Problem — Scan the data below and state the number of lines that include the word "stock", adding no comment.

-------- Exercise material --------

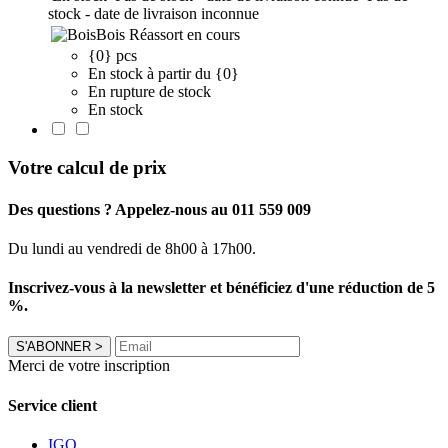
stock - date de livraison inconnue
Bois
Réassort en cours
{0} pcs
En stock à partir du {0}
En rupture de stock
En stock
Votre calcul de prix
Des questions ? Appelez-nous au 011 559 009
Du lundi au vendredi de 8h00 à 17h00.
Inscrivez-vous à la newsletter et bénéficiez d'une réduction de 5
%.
S'ABONNER
>
Merci de votre inscription
Service client
IGO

--------

Solution for this exercise — 4